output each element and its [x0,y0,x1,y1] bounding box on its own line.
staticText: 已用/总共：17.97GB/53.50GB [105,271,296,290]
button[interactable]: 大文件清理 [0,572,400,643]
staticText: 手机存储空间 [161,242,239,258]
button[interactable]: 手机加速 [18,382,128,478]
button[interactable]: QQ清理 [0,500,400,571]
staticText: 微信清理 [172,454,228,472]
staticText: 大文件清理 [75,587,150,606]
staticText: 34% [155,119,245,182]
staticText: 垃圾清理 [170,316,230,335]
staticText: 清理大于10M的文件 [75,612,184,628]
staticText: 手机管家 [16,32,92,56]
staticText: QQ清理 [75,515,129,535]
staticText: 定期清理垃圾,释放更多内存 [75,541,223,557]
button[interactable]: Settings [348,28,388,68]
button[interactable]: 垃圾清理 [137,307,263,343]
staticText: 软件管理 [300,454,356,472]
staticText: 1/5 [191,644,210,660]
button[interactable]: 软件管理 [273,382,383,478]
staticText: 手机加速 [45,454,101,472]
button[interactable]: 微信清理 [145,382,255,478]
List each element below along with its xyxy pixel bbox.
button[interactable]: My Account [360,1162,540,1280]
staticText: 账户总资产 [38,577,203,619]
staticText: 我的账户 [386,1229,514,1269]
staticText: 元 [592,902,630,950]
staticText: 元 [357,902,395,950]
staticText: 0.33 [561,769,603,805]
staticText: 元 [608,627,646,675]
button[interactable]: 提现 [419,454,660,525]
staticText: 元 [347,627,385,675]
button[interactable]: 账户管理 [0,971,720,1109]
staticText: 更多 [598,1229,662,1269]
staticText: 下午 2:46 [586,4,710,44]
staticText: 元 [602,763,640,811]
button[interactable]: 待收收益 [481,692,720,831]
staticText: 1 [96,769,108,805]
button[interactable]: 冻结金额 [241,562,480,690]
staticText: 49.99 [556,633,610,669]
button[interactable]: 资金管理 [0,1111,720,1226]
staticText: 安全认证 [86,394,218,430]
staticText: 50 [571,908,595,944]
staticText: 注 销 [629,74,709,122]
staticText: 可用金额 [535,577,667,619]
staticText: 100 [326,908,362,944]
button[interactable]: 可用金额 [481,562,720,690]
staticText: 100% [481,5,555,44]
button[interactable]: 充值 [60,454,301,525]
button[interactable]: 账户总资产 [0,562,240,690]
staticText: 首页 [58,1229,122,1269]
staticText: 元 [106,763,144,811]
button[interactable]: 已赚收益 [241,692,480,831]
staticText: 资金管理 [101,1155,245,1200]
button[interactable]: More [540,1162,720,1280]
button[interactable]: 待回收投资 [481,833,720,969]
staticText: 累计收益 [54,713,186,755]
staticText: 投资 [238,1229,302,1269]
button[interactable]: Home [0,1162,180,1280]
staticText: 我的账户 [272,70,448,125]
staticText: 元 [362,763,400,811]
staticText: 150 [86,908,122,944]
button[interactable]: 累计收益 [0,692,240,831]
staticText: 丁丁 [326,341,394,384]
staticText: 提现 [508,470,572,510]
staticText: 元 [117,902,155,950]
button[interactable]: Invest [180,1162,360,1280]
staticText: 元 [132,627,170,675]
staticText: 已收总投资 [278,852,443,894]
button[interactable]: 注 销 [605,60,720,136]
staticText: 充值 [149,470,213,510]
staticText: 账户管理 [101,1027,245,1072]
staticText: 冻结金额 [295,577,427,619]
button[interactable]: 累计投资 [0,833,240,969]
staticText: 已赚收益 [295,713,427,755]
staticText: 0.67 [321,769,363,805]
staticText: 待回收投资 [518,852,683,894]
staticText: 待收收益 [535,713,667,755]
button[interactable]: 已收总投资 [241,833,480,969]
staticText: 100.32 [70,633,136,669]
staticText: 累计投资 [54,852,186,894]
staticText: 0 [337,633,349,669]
::::::::
• [What you need to do]: The records above must be printed again in full, exactly as written.

• [Reply to the exercise]:
output each element and its [x0,y0,x1,y1] bounding box on its own line.
staticText: 已用/总共：17.97GB/53.50GB [105,271,296,290]
button[interactable]: 大文件清理 [0,572,400,643]
staticText: 手机存储空间 [161,242,239,258]
button[interactable]: 手机加速 [18,382,128,478]
button[interactable]: QQ清理 [0,500,400,571]
staticText: 微信清理 [172,454,228,472]
staticText: 大文件清理 [75,587,150,606]
staticText: 34% [155,119,245,182]
staticText: 垃圾清理 [170,316,230,335]
staticText: 清理大于10M的文件 [75,612,184,628]
staticText: 手机管家 [16,32,92,56]
staticText: QQ清理 [75,515,129,535]
staticText: 定期清理垃圾,释放更多内存 [75,541,223,557]
button[interactable]: Settings [348,28,388,68]
button[interactable]: 垃圾清理 [137,307,263,343]
staticText: 软件管理 [300,454,356,472]
staticText: 1/5 [191,644,210,660]
button[interactable]: 软件管理 [273,382,383,478]
staticText: 手机加速 [45,454,101,472]
button[interactable]: 微信清理 [145,382,255,478]
List each element below along with its xyxy pixel bbox.
button[interactable]: My Account [360,1162,540,1280]
staticText: 账户总资产 [38,577,203,619]
staticText: 我的账户 [386,1229,514,1269]
staticText: 元 [592,902,630,950]
staticText: 元 [357,902,395,950]
staticText: 0.33 [561,769,603,805]
staticText: 元 [608,627,646,675]
button[interactable]: 提现 [419,454,660,525]
staticText: 元 [347,627,385,675]
button[interactable]: 账户管理 [0,971,720,1109]
staticText: 更多 [598,1229,662,1269]
staticText: 下午 2:46 [586,4,710,44]
staticText: 元 [602,763,640,811]
button[interactable]: 待收收益 [481,692,720,831]
staticText: 1 [96,769,108,805]
button[interactable]: 冻结金额 [241,562,480,690]
staticText: 49.99 [556,633,610,669]
button[interactable]: 资金管理 [0,1111,720,1226]
staticText: 安全认证 [86,394,218,430]
staticText: 50 [571,908,595,944]
staticText: 注 销 [629,74,709,122]
staticText: 可用金额 [535,577,667,619]
staticText: 100 [326,908,362,944]
button[interactable]: 可用金额 [481,562,720,690]
staticText: 100% [481,5,555,44]
button[interactable]: 充值 [60,454,301,525]
button[interactable]: 账户总资产 [0,562,240,690]
staticText: 首页 [58,1229,122,1269]
staticText: 元 [106,763,144,811]
button[interactable]: 已赚收益 [241,692,480,831]
staticText: 资金管理 [101,1155,245,1200]
button[interactable]: More [540,1162,720,1280]
button[interactable]: 待回收投资 [481,833,720,969]
staticText: 累计收益 [54,713,186,755]
staticText: 投资 [238,1229,302,1269]
button[interactable]: Home [0,1162,180,1280]
staticText: 我的账户 [272,70,448,125]
staticText: 元 [362,763,400,811]
staticText: 150 [86,908,122,944]
button[interactable]: 累计收益 [0,692,240,831]
staticText: 丁丁 [326,341,394,384]
staticText: 提现 [508,470,572,510]
staticText: 元 [117,902,155,950]
button[interactable]: Invest [180,1162,360,1280]
staticText: 元 [132,627,170,675]
staticText: 已收总投资 [278,852,443,894]
button[interactable]: 注 销 [605,60,720,136]
staticText: 充值 [149,470,213,510]
staticText: 账户管理 [101,1027,245,1072]
staticText: 冻结金额 [295,577,427,619]
button[interactable]: 累计投资 [0,833,240,969]
staticText: 已赚收益 [295,713,427,755]
staticText: 0.67 [321,769,363,805]
staticText: 待回收投资 [518,852,683,894]
staticText: 待收收益 [535,713,667,755]
button[interactable]: 已收总投资 [241,833,480,969]
staticText: 100.32 [70,633,136,669]
staticText: 累计投资 [54,852,186,894]
staticText: 0 [337,633,349,669]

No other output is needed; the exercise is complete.